Anyway, I have investigated a bit over the Internet and it seems SQL Server 2008 (as some prior versions and other RDBMS) gives you the possibility to reference only part of the primary key as long as this part is a candidate key (Not Null and Unique) and you create an unique constraint on it.
I am not sure you can use that in your case, but check this link for more information on it.
I have found that the column names must match.
Example:
So if tblOne has id called categoryId a reference in tblTwo must also be called categoryId.
_tblname, primary key name, foreign key_
tblOne, "categoryId", none
tblTwo, "exampleId", "categoryId"
I noticed this when trying to create foreign key between 2 tables that both had the column name "id" as primary key.
If nothing helps, then this could be the reason:
Considering this case:
Table A:
Column 1 (Primary Key)
Column 2 (Primary Key)
Column 3
Column 4
Table B:
Column a (Primary Key)
Column b
Column c
when you are defining a dependency B to A, then you are forced to respect the order in which the primaries are defined.

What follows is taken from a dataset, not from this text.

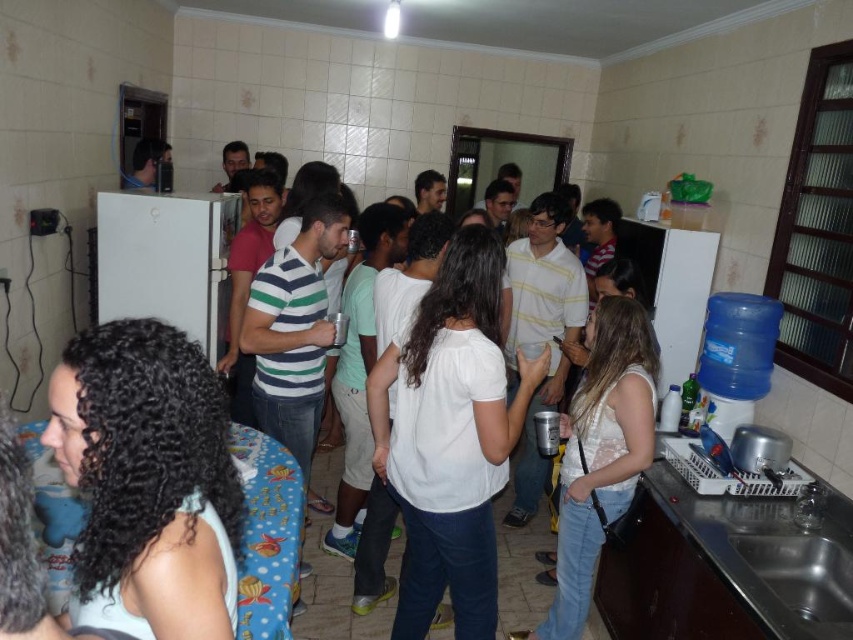 You are standing in the communal kitchen and want to find the woman with curly hair at center. Based on the coordinates provided, in which direction should you look relative to the center of the image?

The curly hair at center is located at coordinates point (148,481). Since the x coordinate is greater than 0.5, it is to the right of the center, and the y coordinate is less than 0.5, so it is below the center. Therefore, you should look to the right and downward from the center of the image to find the woman with curly hair at center.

That's mean your dependency should look like this:
Table A Table B
Column 1 Column b
Column 2 Column c
AND NOT:
Table A Table B
Column 2 Column c
Column 1 Column b
then this will lead to the error you are encountering.
I've found another way to get this error. This can also happen if you are trying to make a recursive foreign key (a foreign key to the primary key in the same table) in design view in SQL Management Studio. If you haven't yet saved the table with the primary key it will return this message. Simply save the table then it will allow you to create the foreign key.
If you have data in your tables this could be the issue.
In my case I had some data in the Account table that I loaded at 3 pm, and some data in Contact table that I loaded at 3:10 pm, so Contact table had some values that weren't in my Account table yet.
I ended up deleting these values from the contact table and then managed to add a key without any problems.
Kindly also see that there are no existing data inside the table where the primary key is defined while setting the foreign key with another table column.
this was the cause of the error in my case.
I had to take backup empty the table set the relationship and then upload the data back.